On Capitol Hill in Seattle, Washington there is a steep staircase going down behind the shops of an old building on Pike Street. If you ring the bell by the door at the bottom of the stairs you will be pleasantly surprised by what you find when the door is opened for you.
A tightly knit knot of small compartments make up a women’s only, clothing uncommon, public bathing facility called Hothouse Spa and Sauna. In the dimly lit rooms there is a serene atmosphere where the people are friendly, whispers are mandatory, and the simple pleasures of being hot and clean are enjoyed.
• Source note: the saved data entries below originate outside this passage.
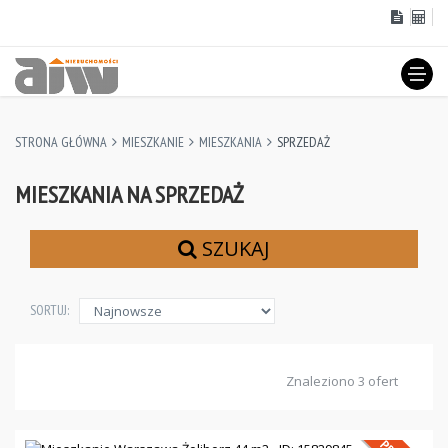
STRONA GŁÓWNA
MIESZKANIE
MIESZKANIA
SPRZEDAŻ
MIESZKANIA NA SPRZEDAŻ
SZUKAJ
SORTUJ:
Znaleziono 3 ofert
After taking off your shoes and signing in, the rather cluttered reception area gives way to sleek bathing facilities. The locker room is open onto a quiet area for resting where you can fill a glass with filtered water and lime slices between soaking and sweating. A quick shower is mandatory before moving on to the sauna, the hot tub or the luxurious lavender steam room. Massages are a good thing to book in advance, but I just happened to be lucky and got one only minutes after signing in. The rate for entry is only $12 and massages are more than reasonable as well. Though affordable, the massage was excellent and the facilities were modern and spotlessly clean. The experience I had at Hothouse rivals many which charged triple the price.
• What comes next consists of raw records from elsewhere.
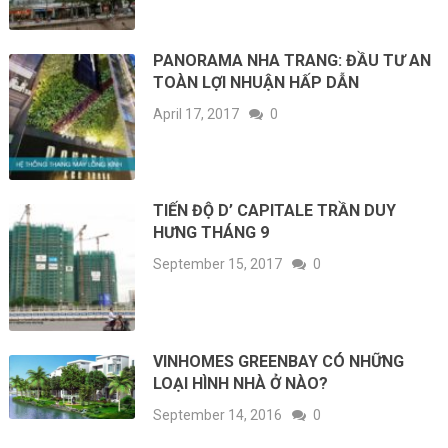
PANORAMA NHA TRANG: ĐẦU TƯ AN
TOÀN LỢI NHUẬN HẤP DẪN
April 17, 2017
0
TIẾN ĐỘ D’ CAPITALE TRẦN DUY
HƯNG THÁNG 9
September 15, 2017
0
VINHOMES GREENBAY CÓ NHỮNG
LOẠI HÌNH NHÀ Ở NÀO?
September 14, 2016
0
The only complaint I have about Hothouse Spa and Sauna is the bathroom. It is in a rather awkward location between the change rooms and the shower with two doors, neither of which lock, and only one very exposed seat. Unfortunately, this is also the only area where a blow drier is available. However, it seems that a simple folding screen or “L” shaped privacy curtain would be a simple way to remedy this problem. I hope they consider it, because despite this inconvenience I will go back to Hothouse Spa and Sauna whenever I am in the area. The lavender steam room alone is worth the trip.